Сады диссидентов - Джонатан Литэм
Шрифт:
Интервал:
Закладка:
– Доброе утро, Лидия.
– Привет, Серджиус!
– Это – мой друг Цицерон. Цицерон – Лидия.
Цицерон пробормотал что-то невнятное и протянул ей руку.
– Мы идем в “Балладу”, – сообщил Серджиус. – Хочешь с нами?
Серджиус, следуя великой традиции болезненных гетеросексуалов, находился в хронической зависимости от “Актуализирующего Другого”. Вот теперь он хотел, чтобы его волшебный негр подружился с… как там Цицероновы студенты называли такой архетип? Ах да, с маниакальной девушкой-феей, девушкой-мечтой. Конечно, видок у нее был куда более потрепанный, чем у Зоуи Дешанель, зато насчет ее предназначения сомнений не оставалось. Еще пару часов назад Цицерон хотел силком заставить Серджиуса войти в некий контакт с отсутствующей во плоти Дианой Лукинс, ну, или, по крайней мере, обрисовать перед его глазами ее силуэт – чтобы он задумался над преступной загадкой ее отсутствия. Но оказалось, что образ Дианы Лукинс слишком слаб, он никуда не вписывается. И даже бесноватая Роза, даже пламенная Мирьям, бесспорно являвшиеся предметом острого интереса Серджиуса, вдруг померкли, слиняли, превратившись в безгласных призраков, по контрасту с этой девушкой, вдруг оказавшейся рядом с Серджиусом, с этой живой, всамделишной, горячей, как пистолет, юной протестанткой.

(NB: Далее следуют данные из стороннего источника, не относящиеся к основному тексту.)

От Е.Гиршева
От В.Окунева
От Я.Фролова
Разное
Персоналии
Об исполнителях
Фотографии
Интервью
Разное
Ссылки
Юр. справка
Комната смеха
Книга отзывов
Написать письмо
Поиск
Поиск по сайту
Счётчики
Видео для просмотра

Лидия, которая пока молчала, оказалась не из робких. Она сунула гитару в палатку, вскочила и вложила свою маленькую ладошку в ручищу Цицерона (обычно, здороваясь с мужчинами в костюмах, с деканами или кураторами, Цицерон вспоминал о необходимости крепкого рукопожатия чересчур поздно, так что протягивать безвольную, пассивную ладонь вошло у него в постоянную и неизменную привычку) – и стиснула ее изо всей силы. На такое мало кто из белых вообще был способен. А еще она смело взглянула на него – ее глаза заговорщически блеснули: ведь они оба принадлежали к “ордену дредоносцев”.
– Серджиус говорил, вы с ним чуть ли не кузены.
– Что-то вроде того.
Цицерон развернулся и слегка накренился – будто уползая в сторону Вифлеема[11], – в сторону “Лирической баллады”. Он просто не мог заставить себя смотреть на этот крошечный спектакль “Оккупай Камбоу”. Этот палаточный лагерь раздражал его, как соринка, попавшая в глаз, хотя и не понимал, почему. Конечно, “Окуппай Камбоу” следовал за ним по пятам: Серджиус и Лидия зашагали рядом с ним по тротуару. Ну что ж, по крайней мере, впереди его ожидало безусловное благо – завтрак. Цицерон уже предвкушал, как, придя в кондитерскую, набросится на фирменные пирожные, – огромные двенадцатипалые “медвежьи лапы”, покрытые глазурью.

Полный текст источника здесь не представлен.